Scott entering the race for Senate may jeopardize Florida Supreme Court picks
TALLAHASSEE, Fla. (AP) — Florida Gov. Rick Scott may have to resign early if he goes ahead with an anticipated run for the U.S. Senate.
But thanks to a little-noticed change approved this month by state legislators, Scott may be able to wait until after the November elections to make up his mind. The state of Florida has been under Trifecta control by the Republicans- meaning one party controls both houses and the executive branch – since 2011. Called the Resign-to-Run Bill, it extends to current lawmakers who want to run for federal office the requirement that they tender their resignation at least 10 days before qualifying to run for federal office. That resignation is then effective the day either they or their successor takes office.
The U.S. Constitution requires Congress to convene on Jan. 3 unless a different day is chosen. Scott’s term as governor does not end until the following week.
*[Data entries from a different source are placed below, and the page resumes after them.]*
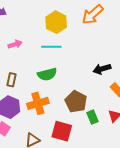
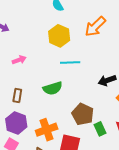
cyan line: (51, 47) -> (70, 63), moved
orange cross: (38, 103) -> (47, 130), moved

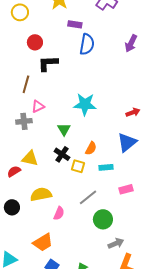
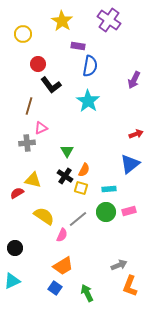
purple arrow: (131, 43) -> (134, 80), moved
black L-shape: (48, 63) -> (51, 85), turned -125
cyan star: (85, 104) -> (88, 101), moved, turned 30
orange semicircle: (91, 148) -> (84, 170), moved
yellow semicircle: (41, 194) -> (44, 216), turned 45
gray line: (88, 197) -> (78, 219), moved
black circle: (12, 207) -> (15, 248), moved
green circle: (103, 219) -> (106, 212), moved
orange trapezoid: (43, 242) -> (63, 266), moved

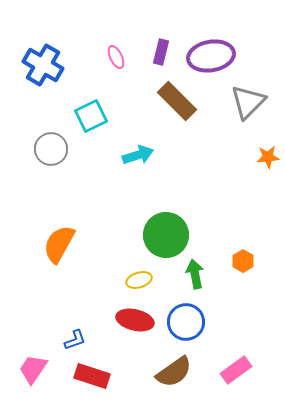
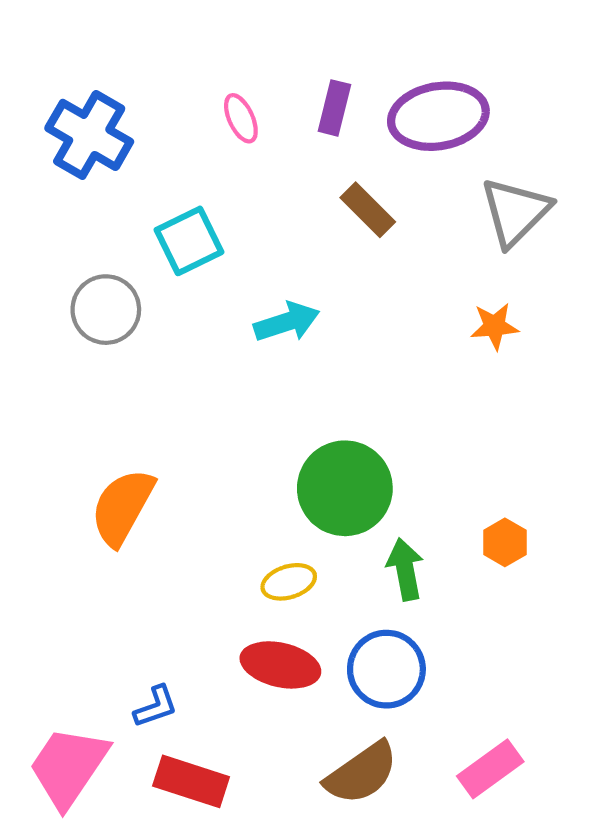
brown rectangle: (177, 101) -> (368, 210), size x0.7
orange star: (268, 157) -> (495, 326), moved
pink trapezoid: (33, 369) -> (68, 767), size x1.4

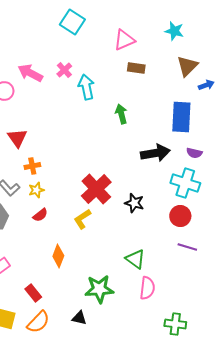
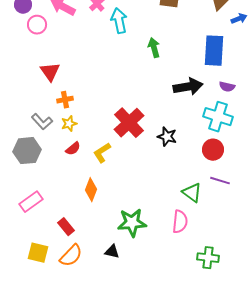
yellow L-shape: (82, 219) -> (102, 153), moved
green triangle: (135, 259) -> (192, 193), moved

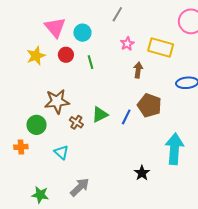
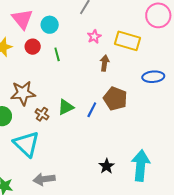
cyan arrow: (174, 149) -> (141, 165), moved
cyan triangle: (61, 152) -> (26, 144), size x1.8
gray arrow: (80, 187) -> (44, 179), turned -145

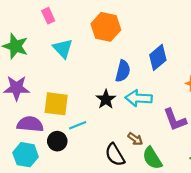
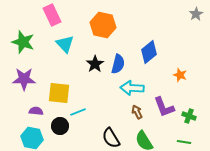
pink rectangle: (48, 16) -> (52, 15), size x1.5
black star: (106, 99) -> (95, 64), moved
purple semicircle: (30, 124) -> (36, 111), size x0.6
brown arrow: (135, 139) -> (137, 112), moved, turned -152

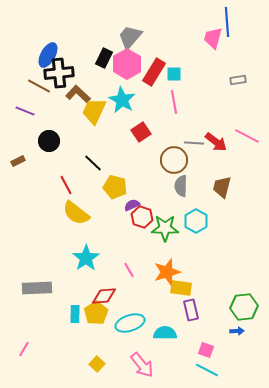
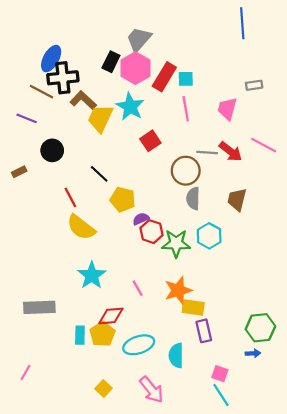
pink trapezoid: (213, 38) -> (227, 109), moved
cyan semicircle: (165, 333) -> (176, 355), turned -90
cyan line: (207, 370) -> (221, 395), turned 30

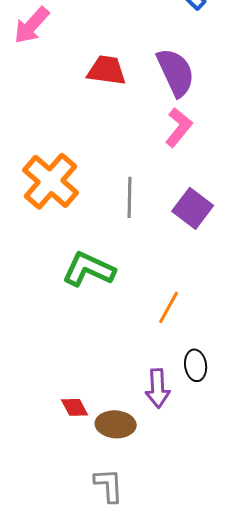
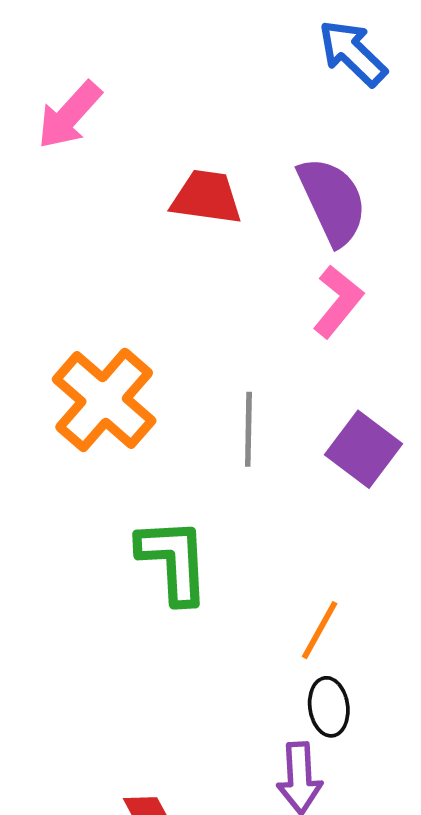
green L-shape: (89, 269) -> (174, 561), turned 62
black ellipse: (196, 365) -> (329, 707), moved

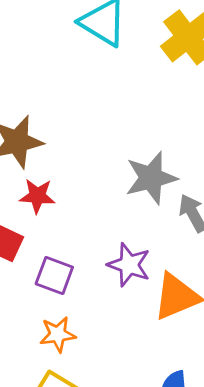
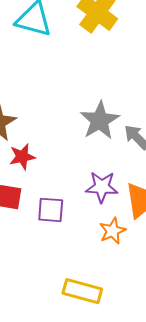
orange star: (58, 334) -> (113, 231), moved

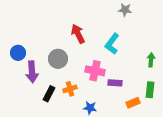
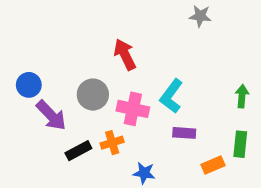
cyan L-shape: (112, 44) -> (171, 96), moved
pink cross: (95, 71) -> (133, 109), moved
purple arrow: (32, 72) -> (51, 115), turned -40
black rectangle: (49, 94) -> (78, 151), turned 35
Scott said this weekend he will decide his political future in the next few weeks.
It is widely expected that Scott will challenge Democratic Senator Bill Nelson for his seat. The four term incumbent has been targeting Scott over his support of the gun industry in Florida, specifically the financial incentives given to gun manufacturers to lure them to the state. According to Politico.com,
In the clearest sign he’s ready to challenge Democratic Sen. Bill Nelson, Florida Gov. Rick Scott has raised more than $1.1 million for a super PAC he recentlyrevived and stocked it with top consultants from his previous campaigns. Privately, he’s talked up his good polling numbers, according to several supporters who have spoken to Scott recently.
If Scott does have to resign early, it could have ramifications on the makeup of the Florida Supreme Court. Age limits are forcing three justices to retire on the day Scott’s successor takes office. Scott has said he planned to name their replacements on the same morning.